Kentucky State Hospital
|Kentucky State Hospital|
|Building Style||Cottage Plan|
|Peak Patient Population||2,400|
The institution was originally constructed as a state mental hospital. Beginning in 1941, the United States Army assumed control of the facilities to provide care for soldiers suffering from psychiatric illness. While operated by the Army from 1941 to 1946, the Darnell Hospital had the capability to house approximately 880 ill soldiers and was also utilized to contain German prisoners of war. In 1946, the hospital was returned to state control for the sum of $1. Interestingly, employees desiring to be a part of the transaction contributed 100 pennies for the purchase price. The facilities were operated as the Kentucky State Hospital from 1946 until 1977 when phased to the control of the Bureau of Social Services. For five years, from July 1977 through February 1983, the Danville Youth Development Center was utilized as a youth center for juvenile offenders.

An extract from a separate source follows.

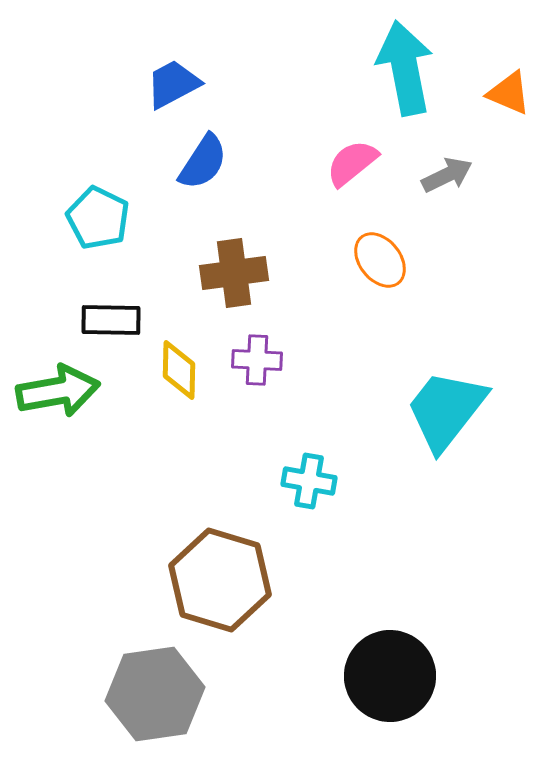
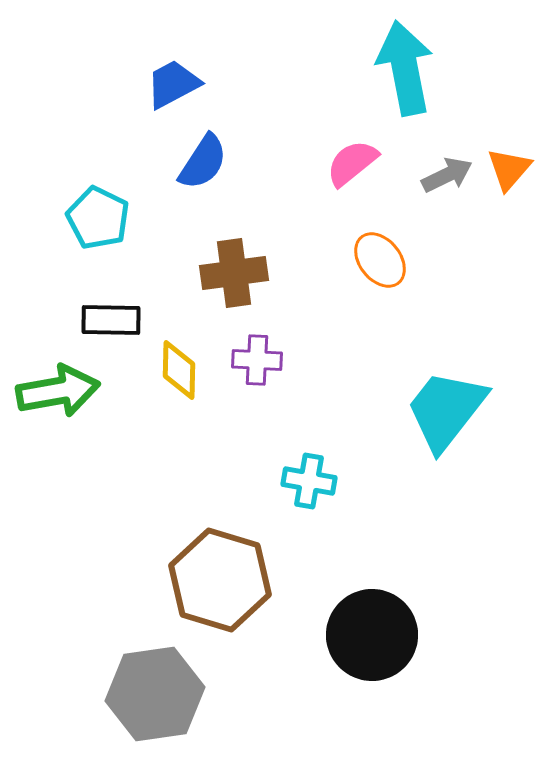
orange triangle: moved 76 px down; rotated 48 degrees clockwise
black circle: moved 18 px left, 41 px up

The Department of Corrections received control of the property, consisting of 551 acres and approximately 50 structures, in January 1983. Northpoint Training Center was initially conceived as a minimum-security institution for fewer than 500 inmates, but the mission rapidly changed to a medium-security institution with a proposed population of approximately 700 inmates. Today, the institution operates as a medium-security institution with a current bed capacity of 1,256 inmates. The institution currently consists of 1,108 general population medium-security beds, 60 special management beds, and 40 minimum-security beds. In 2009 the prison was the scene of a riot destroying several of the original buildings.
An unknown number of patients are buried in 2 cemeteries on the property. It is suspected some graves are those of German POWs that were housed here during WW2. A Cremation Oven stood near the grave yard at least until 1982 when it became a state prison.